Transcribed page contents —
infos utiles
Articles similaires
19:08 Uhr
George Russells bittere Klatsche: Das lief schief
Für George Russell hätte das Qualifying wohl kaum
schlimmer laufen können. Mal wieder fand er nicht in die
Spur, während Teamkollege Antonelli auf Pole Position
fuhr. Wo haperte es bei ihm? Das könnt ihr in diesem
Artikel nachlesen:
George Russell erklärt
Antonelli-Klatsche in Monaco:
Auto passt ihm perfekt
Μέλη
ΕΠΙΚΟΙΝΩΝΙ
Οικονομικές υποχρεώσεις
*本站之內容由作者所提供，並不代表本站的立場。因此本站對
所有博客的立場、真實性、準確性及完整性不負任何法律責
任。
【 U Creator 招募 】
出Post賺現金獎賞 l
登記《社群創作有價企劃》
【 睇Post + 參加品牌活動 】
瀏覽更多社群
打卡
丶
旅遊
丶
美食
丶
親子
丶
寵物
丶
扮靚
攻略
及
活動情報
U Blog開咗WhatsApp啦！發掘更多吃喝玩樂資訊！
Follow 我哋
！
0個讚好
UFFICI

==

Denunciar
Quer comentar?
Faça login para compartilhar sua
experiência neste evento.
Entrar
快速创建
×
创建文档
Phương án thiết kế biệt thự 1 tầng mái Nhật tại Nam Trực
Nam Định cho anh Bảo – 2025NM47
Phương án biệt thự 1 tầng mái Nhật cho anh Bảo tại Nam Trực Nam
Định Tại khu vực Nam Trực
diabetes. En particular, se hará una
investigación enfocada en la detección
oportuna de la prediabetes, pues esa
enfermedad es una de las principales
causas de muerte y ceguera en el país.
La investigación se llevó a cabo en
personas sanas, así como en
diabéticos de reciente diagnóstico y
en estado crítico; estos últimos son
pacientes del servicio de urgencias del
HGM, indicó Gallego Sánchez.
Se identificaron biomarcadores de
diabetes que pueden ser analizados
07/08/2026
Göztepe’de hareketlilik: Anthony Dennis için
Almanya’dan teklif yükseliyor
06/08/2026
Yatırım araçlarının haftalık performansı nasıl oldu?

What is required — Copy, exactly and only, the lines above that begin with the one containing "HGM, indicó Gallego Sánchez." and finish with the one containing "Yatırım araçlarının haftalık".

Expected answer —
HGM, indicó Gallego Sánchez.
Se identificaron biomarcadores de
diabetes que pueden ser analizados
07/08/2026
Göztepe’de hareketlilik: Anthony Dennis için
Almanya’dan teklif yükseliyor
06/08/2026
Yatırım araçlarının haftalık performansı nasıl oldu?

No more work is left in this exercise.